Als Jugendliche habe ich dieses Zitat aus der Bibel (Psalm127) gehasst. Kam es doch immer, wenn mein naturwissenschaftlich begabter Bruder wieder einmal mit einer 1+ in der Mathe- oder Physikschulaufgabe nach Hause kam, für die er noch nicht einmal geübt hatte. Und ich? Ich musste mich für viel schlechtere Ergebnisse plagen und gehörte somit offensichtlich nicht zu den „Seinen“ Gottes…?

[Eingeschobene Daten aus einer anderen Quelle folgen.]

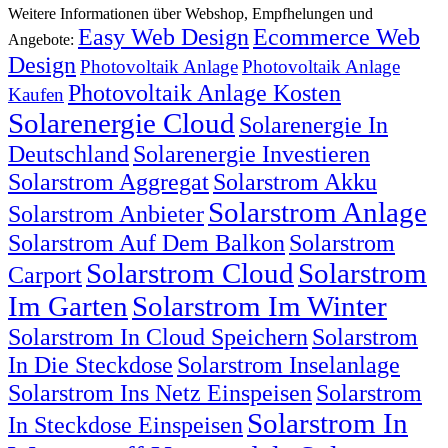
Weitere Informationen über Webshop, Empfhelungen und
Easy Web Design
Ecommerce Web
Angebote:
Design
Photovoltaik Anlage
Photovoltaik Anlage
Photovoltaik Anlage Kosten
Kaufen
Solarenergie Cloud
Solarenergie In
Deutschland
Solarenergie Investieren
Solarstrom Aggregat
Solarstrom Akku
Solarstrom Anlage
Solarstrom Anbieter
Solarstrom Auf Dem Balkon
Solarstrom
Solarstrom Cloud
Solarstrom
Carport
Im Garten
Solarstrom Im Winter
Solarstrom In Cloud Speichern
Solarstrom
In Die Steckdose
Solarstrom Inselanlage
Solarstrom Ins Netz Einspeisen
Solarstrom
Solarstrom In
In Steckdose Einspeisen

Den einen fliegt scheinbar alles zu, selbst die Lösung schwierigster Probleme fällt ihnen in den Schoß, während sich andere abstrampeln müssen ohne nennenswerten Erfolg – das ist nicht gerecht, aber leider Fakt.
Und der Schlaf – die einen schlafen tief und fest, wie ein Baby, andere drehen sich unruhig hin und her, liegen stundenlang wach und wälzen sich am Morgen übermüdet aus dem Bett – auch das ist nicht gerecht, aber Tatsache.
Daraus aber auf ein besonders Geliebt- oder eben Nicht-Geliebt-Sein von Gott zu schließen, ist allerdings falsch.
Wenn von den „Seinen“ Gottes die Rede ist, dann sind WIR gemeint, unabhängig von Erfolg oder Leistung. Jeder, der zu Gott gehören möchte, ist einer der Seinen.
Was soll dann das Zitat bedeuten?
Wenn wir den Psalm von Anfang an anschauen, steht da:
Wenn nicht der Herr das Haus baut, müht sich jeder umsonst, der daran baut… Es ist umsonst, dass ihr früh aufsteht und euch spät erst niedersetzt, um das Brot der Mühsal zu essen; denn der Herr gibt es den Seinen im Schlaf.
Das heißt: wenn wir nicht mit Gott rechnen, wenn wir alles alleine schaffen wollen oder glauben, schaffen zu müssen oder, wenn wir uns keine Verschnaufpause zugestehen, dann besteht die Gefahr, dass wir uns umsonst abstrampeln, dass wir immer angestrengter, immer verbissener unser Ziel erreichen wollen und es gerade deswegen verfehlen.
„Den Seinen gibt´s der Herr im Schlaf“ ist eine Erinnerung daran, dass wir eben nicht alleine sind, dass wir darauf vertrauen dürfen, dass jemand da ist für uns! Dass wir unsere Bemühungen, unsere Sorgen und Ängste, aber auch unseren Ärger, unsere Verbitterung und unsere Verletzungen abgeben dürfen an Gott, zumindest einmal für die Nacht. Sei es im Abendgebet, in einer Atemmeditation oder auf einem Zettel, den man buchstäblich ablegen kann – bei Gott ist alles gut aufgehoben und wir brauchen uns wenigstens in der Nacht nicht damit abzumühen.
Und wenn wir dennoch zu Unzeit aufwachen und die Sorgen wiederkommen, dürfen wir uns sagen: Ich habe für heute getan, was ich konnte, es ist genug. Ich darf auf Gott vertrauen!